Old Masters Day Auction
Old Masters Day Auction
Still-life Paintings from the Collection of Dr Sam Segal
Vanitas still life with a skull, a violin, a cittern, playing cards, books, a globe and other objects on a draped table
Lot Closed
July 7, 01:16 PM GMT
Estimate
8,000 - 12,000 GBP
Lot Details
Description
Still-life Paintings from the Collection of Dr Sam Segal
Jacques de Claeuw
Dordrecht 1623 - 1694 Leiden
Vanitas still life with a skull, a violin, a cittern, playing cards, books, a globe and other objects on a draped table
signed centre: JDClaeuw
oil on canvas
unframed: 48 x 41.2 cm.; 19 x 16¼ in.
framed: 62.5 x 56 cm.; 24⅝ x 22 in.
Jacques de Claeuw, also known as Jacques Grief, was a co-founder of the painters' guild in his hometown of Dordrecht in 1642. In 1649 he married the daughter of Jan van Goyen and the couple moved to Leiden here he died in 1694. His work is comprised entirely of still lifes, which he produced in various cities including Haarlem, Dordrecht, Leiden and possibly Amsterdam.
This particular vanitas painting is filled with a myriad of objects that point towards the transience of life.

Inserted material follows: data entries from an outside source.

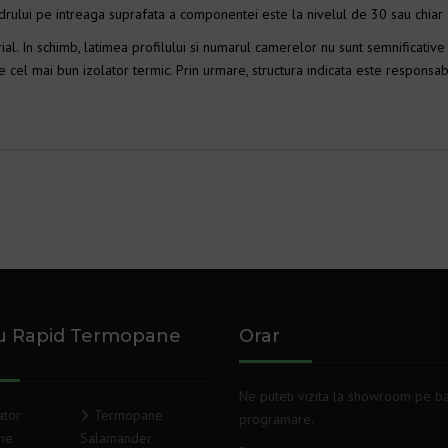
adrului pe intreaga suprafata a componentei este la nivelul de 30 sau chiar
ial. In schimb, latimea profilului si numarul camerelor nu sunt semnificativ
e cel mai bun izolator termic. Prin urmare, structura indicata este responsa
u Rapid Termopane
Orar
Ne puteti vizita la showroom pe b
ator
Termopane
programare.
ne
Salamander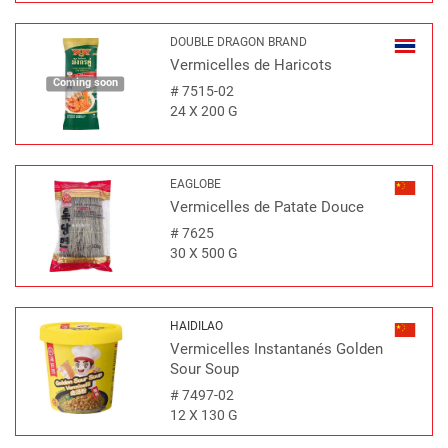
DOUBLE DRAGON BRAND
Vermicelles de Haricots
Coming soon
#
7515-02
24 X 200 G
EAGLOBE
Vermicelles de Patate Douce
#
7625
30 X 500 G
HAIDILAO
Vermicelles Instantanés Golden
Sour Soup
#
7497-02
12 X 130 G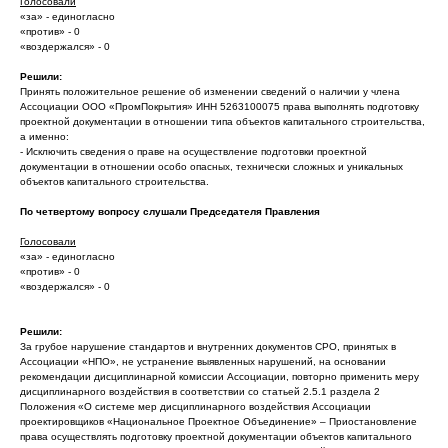
Голосовали
«за» - единогласно
«против» - 0
«воздержался» - 0
Решили:
Принять положительное решение об изменении сведений о наличии у члена
Ассоциации ООО «ПромПокрытия» ИНН 5263100075 права выполнять подготовку
проектной документации в отношении типа объектов капитального строительства,
а именно:
- Исключить сведения о праве на осуществление подготовки проектной
документации в отношении особо опасных, технически сложных и уникальных
объектов капитального строительства.
По четвертому вопросу слушали Председателя Правления
Голосовали
«за» - единогласно
«против» - 0
«воздержался» - 0
Решили:
За грубое нарушение стандартов и внутренних документов СРО, принятых в
Ассоциации «НПО», не устранение выявленных нарушений, на основании
рекомендации дисциплинарной комиссии Ассоциации, повторно применить меру
дисциплинарного воздействия в соответствии со статьей 2.5.1 раздела 2
Положения «О системе мер дисциплинарного воздействия Ассоциации
проектировщиков «Национальное Проектное Объединение» – Приостановление
права осуществлять подготовку проектной документации объектов капитального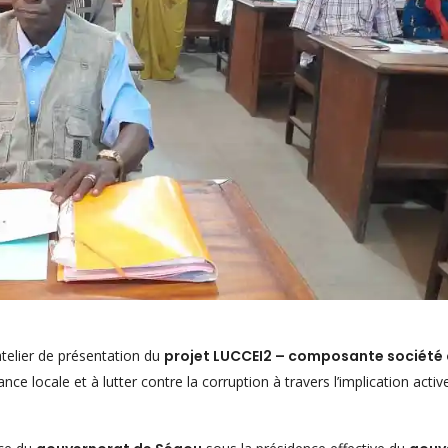
’atelier de présentation du
projet LUCCEI2 – composante société c
e locale et à lutter contre la corruption à travers l’implication activ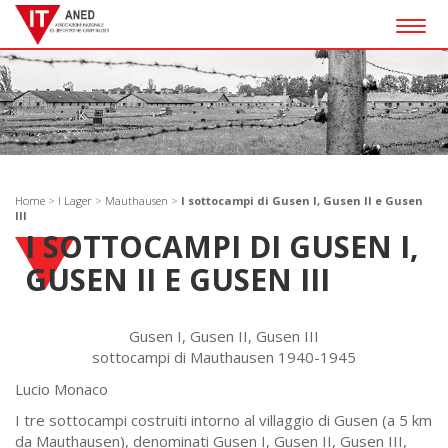
Togg
navig
Home
>
I Lager
>
Mauthausen
>
I sottocampi di Gusen I, Gusen II e Gusen
III
I SOTTOCAMPI DI GUSEN I,
GUSEN II E GUSEN III
Gusen I, Gusen II, Gusen III
sottocampi di Mauthausen 1940-1945
Lucio Monaco
I tre sottocampi costruiti intorno al villaggio di Gusen (a 5 km
da Mauthausen), denominati Gusen I, Gusen II, Gusen III,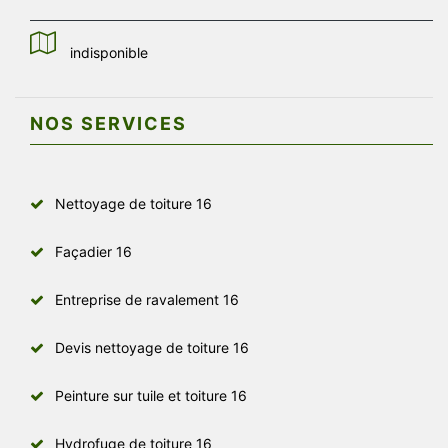
indisponible
NOS SERVICES
Nettoyage de toiture 16
Façadier 16
Entreprise de ravalement 16
Devis nettoyage de toiture 16
Peinture sur tuile et toiture 16
Hydrofuge de toiture 16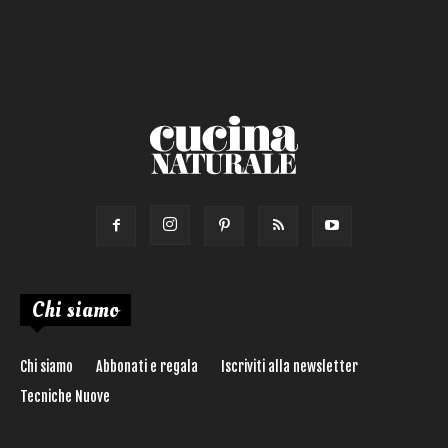
Chi siamo
Chi siamo
Abbonati e regala
Iscriviti alla newsletter
Tecniche Nuove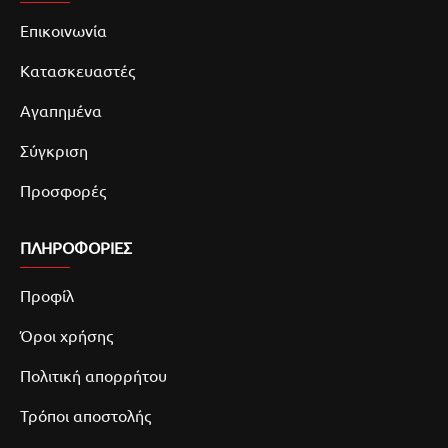
Επικοινωνία
Κατασκευαστές
Αγαπημένα
Σύγκριση
Προσφορές
ΠΛΗΡΟΦΟΡΙΕΣ
Προφίλ
Όροι χρήσης
Πολιτική απορρήτου
Τρόποι αποστολής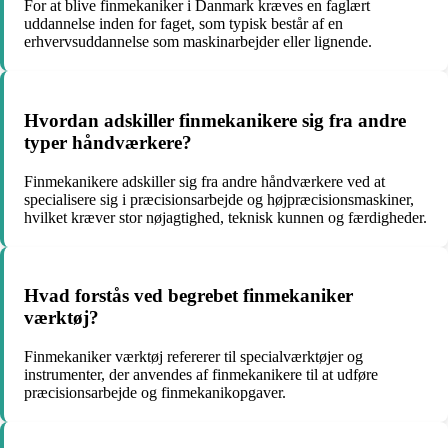
For at blive finmekaniker i Danmark kræves en faglært
uddannelse inden for faget, som typisk består af en
erhvervsuddannelse som maskinarbejder eller lignende.
Hvordan adskiller finmekanikere sig fra andre
typer håndværkere?
Finmekanikere adskiller sig fra andre håndværkere ved at
specialisere sig i præcisionsarbejde og højpræcisionsmaskiner,
hvilket kræver stor nøjagtighed, teknisk kunnen og færdigheder.
Hvad forstås ved begrebet finmekaniker
værktøj?
Finmekaniker værktøj refererer til specialværktøjer og
instrumenter, der anvendes af finmekanikere til at udføre
præcisionsarbejde og finmekanikopgaver.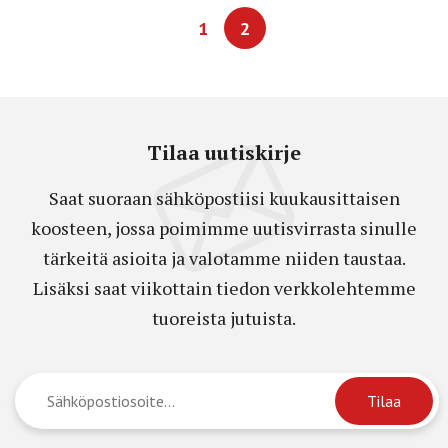
1
2
Tilaa uutiskirje
Saat suoraan sähköpostiisi kuukausittaisen
koosteen, jossa poimimme uutisvirrasta sinulle
tärkeitä asioita ja valotamme niiden taustaa.
Lisäksi saat viikottain tiedon verkkolehtemme
tuoreista jutuista.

Musical instruments, such as the baroque violin, oboe and cittern (an instrument often played by women) allude to the fleeting nature of life as comparable to the fleeting performance of music. Sealed contracts and tatty books portray man's preoccupation with world-bound knowledge and promises that cannot be taken into the next life. These are contrasted with the mysteries of the afterlife, represented by a celestial globe shrouded in a black cloth. Golden crowns are replaced by fragile worthless straw, which decorates a skull as an inversion of worldly pride and fame. Finally, the glowing ember of a candle wick on the far right, on the verge of being extinguished, symbolises the finite span of man's life.
A similar yet mirrored composition with violin, instruments and contracts was sold in these rooms in 2002.1
1 Sotheby's, London, 31 October 2002, lot 106.